I’m thrown backwards, landing hard on the stone floor. What the fuck?
But then it hits me. My body convulses as the binding rejects the attempt to leave DarkHallow with violent finality.
Every muscle seizes. I can’t breathe. There is only one thought bouncing around my head.
DarkHallow is not only keeping me alive, it’s keeping me prisoner.
I’m trapped not just by my desire to stay alive, but by the wards that surround the academy.
It’s as if a stone decided to get up and wander off. It couldn’t.
Oh, the gargoyles.
They must suffer the same fate.
“Thea!” Dathan’s voice sounds distant, muffled by the roar of magical feedback in my ears.
The pain recedes slowly, now that I’m not going anywhere, leaving me gasping on the cold stone. The doorway shimmers innocently, open and inviting, but I can’t pass through it.
“What happened?” Verik asks, helping me sit up. His hands are shaking.
I stare at the portal that might as well be on the other side of the galaxy. “I can’t leave,” I grunt.
“What do you mean you can’t leave?” Dathan demands, but there’s already understanding dawning in his eyes.
I touch the patterns around my throat, feeling them pulse with satisfied warmth. They’ve done their job. Kept me exactly where I’m supposed to be.
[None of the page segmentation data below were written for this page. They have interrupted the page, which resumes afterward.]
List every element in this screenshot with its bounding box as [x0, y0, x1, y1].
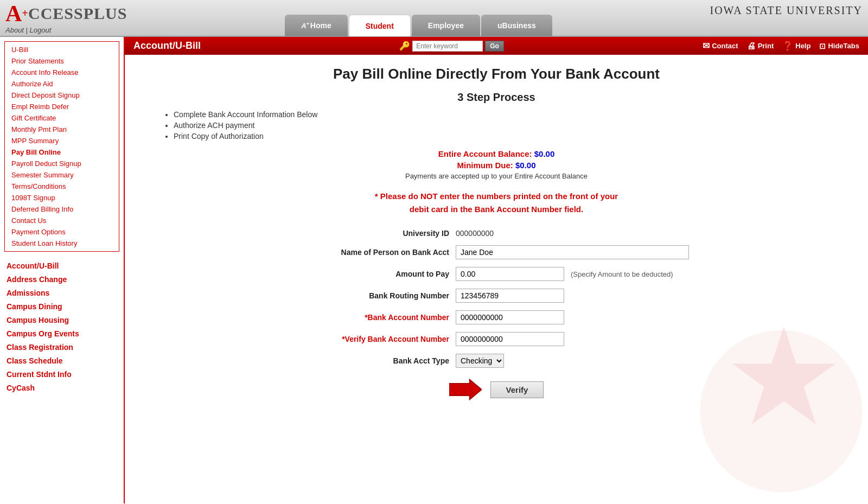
print-label: Print — [758, 42, 774, 50]
step-1: Complete Bank Account Information Below — [174, 110, 852, 119]
form-table: University ID 000000000 Name of Person o… — [293, 229, 700, 400]
hidetabs-action[interactable]: ⊡ HideTabs — [819, 42, 859, 50]
contact-label: Contact — [712, 42, 738, 50]
verify-row: Verify — [293, 379, 700, 400]
form-row-university-id: University ID 000000000 — [293, 229, 700, 238]
sidebar-item-authorize-aid[interactable]: Authorize Aid — [5, 78, 119, 90]
svg-text:★: ★ — [730, 324, 836, 445]
logo-a-letter: A — [5, 2, 22, 25]
sidebar-item-empl-reimb[interactable]: Empl Reimb Defer — [5, 101, 119, 112]
content: ★ Pay Bill Online Directly From Your Ban… — [125, 55, 868, 503]
account-number-input[interactable] — [456, 310, 564, 324]
sidebar-item-pay-bill[interactable]: Pay Bill Online — [5, 146, 119, 158]
hidetabs-label: HideTabs — [828, 42, 859, 50]
tab-employee-label: Employee — [428, 21, 464, 30]
step-3: Print Copy of Authorization — [174, 132, 852, 141]
sidebar-group-admissions[interactable]: Admissions — [0, 285, 124, 299]
svg-marker-2 — [449, 379, 482, 400]
sidebar-group-account-ubill[interactable]: Account/U-Bill — [0, 258, 124, 272]
routing-label: Bank Routing Number — [293, 291, 456, 300]
section-bar-search: 🔑 Go — [399, 41, 504, 52]
name-label: Name of Person on Bank Acct — [293, 248, 456, 257]
sidebar-item-account-info-release[interactable]: Account Info Release — [5, 67, 119, 78]
go-button[interactable]: Go — [485, 41, 504, 52]
help-action[interactable]: ❓ Help — [782, 41, 810, 51]
entire-balance-label: Entire Account Balance: — [438, 149, 532, 158]
sidebar-group-class-reg[interactable]: Class Registration — [0, 340, 124, 353]
sidebar-item-ubill[interactable]: U-Bill — [5, 44, 119, 55]
tab-ubusiness[interactable]: uBusiness — [481, 15, 552, 36]
contact-action[interactable]: ✉ Contact — [703, 41, 738, 51]
sidebar-item-terms[interactable]: Terms/Conditions — [5, 181, 119, 192]
sidebar-item-semester-summary[interactable]: Semester Summary — [5, 169, 119, 181]
minimum-due-line: Minimum Due: $0.00 — [141, 161, 852, 170]
amount-input[interactable] — [456, 267, 564, 281]
sidebar: U-Bill Prior Statements Account Info Rel… — [0, 37, 125, 503]
form-row-name: Name of Person on Bank Acct — [293, 245, 700, 259]
university-id-label: University ID — [293, 229, 456, 238]
sidebar-item-direct-deposit[interactable]: Direct Deposit Signup — [5, 90, 119, 101]
section-bar-title: Account/U-Bill — [133, 40, 201, 52]
account-number-label: *Bank Account Number — [293, 313, 456, 322]
verify-account-input[interactable] — [456, 332, 564, 346]
form-row-amount: Amount to Pay (Specify Amount to be dedu… — [293, 267, 700, 281]
sidebar-item-monthly-pmt[interactable]: Monthly Pmt Plan — [5, 124, 119, 135]
entire-balance-value: $0.00 — [534, 149, 555, 158]
section-bar-actions: ✉ Contact 🖨 Print ❓ Help ⊡ HideTabs — [703, 41, 859, 51]
name-input[interactable] — [456, 245, 689, 259]
sidebar-group-class-schedule[interactable]: Class Schedule — [0, 353, 124, 367]
amount-hint: (Specify Amount to be deducted) — [571, 270, 673, 278]
logo-sub[interactable]: About | Logout — [5, 26, 127, 34]
sidebar-item-student-loan[interactable]: Student Loan History — [5, 238, 119, 249]
sidebar-group-address[interactable]: Address Change — [0, 272, 124, 285]
key-icon: 🔑 — [399, 41, 410, 51]
form-row-routing: Bank Routing Number — [293, 289, 700, 303]
nav-tabs: A+ Home Student Employee uBusiness — [285, 0, 552, 36]
help-icon: ❓ — [782, 41, 793, 51]
form-row-account-number: *Bank Account Number — [293, 310, 700, 324]
header: A + CCESSPLUS About | Logout A+ Home Stu… — [0, 0, 868, 37]
page-title: Pay Bill Online Directly From Your Bank … — [141, 66, 852, 82]
main-layout: U-Bill Prior Statements Account Info Rel… — [0, 37, 868, 503]
verify-button[interactable]: Verify — [490, 381, 544, 398]
sidebar-item-1098t[interactable]: 1098T Signup — [5, 192, 119, 203]
sidebar-item-gift-certificate[interactable]: Gift Certificate — [5, 112, 119, 124]
help-label: Help — [795, 42, 810, 50]
home-a-icon: A+ — [301, 21, 309, 30]
form-row-acct-type: Bank Acct Type Checking Savings — [293, 354, 700, 368]
tab-student-label: Student — [366, 22, 394, 30]
routing-input[interactable] — [456, 289, 564, 303]
balance-note: Payments are accepted up to your Entire … — [141, 172, 852, 180]
watermark: ★ — [694, 324, 868, 498]
arrow-icon — [449, 379, 482, 400]
sidebar-group-campus-housing[interactable]: Campus Housing — [0, 312, 124, 326]
sidebar-item-deferred-billing[interactable]: Deferred Billing Info — [5, 203, 119, 215]
sidebar-item-prior-statements[interactable]: Prior Statements — [5, 55, 119, 67]
sidebar-item-contact-us[interactable]: Contact Us — [5, 215, 119, 226]
keyword-input[interactable] — [412, 41, 483, 52]
sidebar-group-cycash[interactable]: CyCash — [0, 380, 124, 394]
acct-type-label: Bank Acct Type — [293, 356, 456, 365]
tab-home-label: Home — [310, 21, 331, 30]
steps-list: Complete Bank Account Information Below … — [174, 110, 852, 141]
warning-text: * Please do NOT enter the numbers printe… — [141, 190, 852, 216]
logo-area: A + CCESSPLUS About | Logout — [5, 2, 127, 34]
tab-student[interactable]: Student — [349, 15, 411, 36]
acct-type-select[interactable]: Checking Savings — [456, 354, 504, 368]
hidetabs-icon: ⊡ — [819, 42, 826, 50]
sidebar-group-campus-org[interactable]: Campus Org Events — [0, 326, 124, 340]
balance-section: Entire Account Balance: $0.00 Minimum Du… — [141, 149, 852, 180]
sidebar-item-payment-options[interactable]: Payment Options — [5, 226, 119, 238]
isu-title: Iowa State University — [710, 4, 863, 17]
tab-home[interactable]: A+ Home — [285, 15, 348, 36]
sidebar-item-payroll[interactable]: Payroll Deduct Signup — [5, 158, 119, 169]
logo-plus: + — [22, 7, 28, 20]
sidebar-section-ubill: U-Bill Prior Statements Account Info Rel… — [4, 41, 119, 252]
print-action[interactable]: 🖨 Print — [747, 41, 774, 51]
sidebar-group-campus-dining[interactable]: Campus Dining — [0, 299, 124, 312]
tab-employee[interactable]: Employee — [412, 15, 480, 36]
svg-point-0 — [700, 330, 863, 493]
logo-text: CCESSPLUS — [28, 4, 127, 23]
sidebar-group-current-stdnt[interactable]: Current Stdnt Info — [0, 367, 124, 380]
sidebar-item-mpp-summary[interactable]: MPP Summary — [5, 135, 119, 146]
“The binding,” I say, and my voice hoarse. “It’s not just keeping me alive. It’s keeping me here by force. I’m part of DarkHallow, and I’m not going anywhere that isn’t classified as DarkHallow.”
“So, the underground is a separate entity,” Verik murmurs.
“Makes sense,” Derik says slowly. “Fuck, Thea. We’re sorry.”
“Never mind your fucking apologies,” I growl, rising like the fucking dead. “How are we supposed to reach the Forge?”
“Ah, yes, slight hitch, it appears,” Blackgrove says, appearing like a ghost. “I thought that might happen.”
I whirl around, fists clenched. “And you didn’t think to mention it?”
“I wanted to see first, without you having prior knowledge that could potentially block you from leaving.”
“So, you tested me? Now of all fucking times?” I’m incandescent with rage.
Blackgrove studies me with those unsettling blue eyes. “Life is a series of tests, Miss Lysithea.”
“Now what?” I demand, ignoring his blasé remark. “How am I supposed to get to the Forge?”
“That is a very good question. One we need the grimoire for.”
“The grimoire that’s in the fucking Forge?” Dathan mutters.
“The very same,” Blackgrove clips out. “Get it to come to you.”
“And then what? That thing is as obtuse as you !” I snarl.
Blackgrove’s smile is a thin, condescending line. “The grimoire is a part of you now, Miss Lysithea. A bond signed in blood. Surely you can get its attention. And if not…” He glances at the guys. “There are still three of you who are free to leave.”
I gape at him as he vanishes and spin around to face the guys. “Don’t you fucking dare leave without me!” I roar.
“Whoa,” Verik says, putting his hands up. “We weren’t going anywhere.”
“But we need the grimoire,” Evren says quietly.
His voice. His beautiful voice, with the slight lilt to it that I’ve only just noticed, calms me down as quickly as the rage ignited.
“You’re right,” I say slowly. “But how?”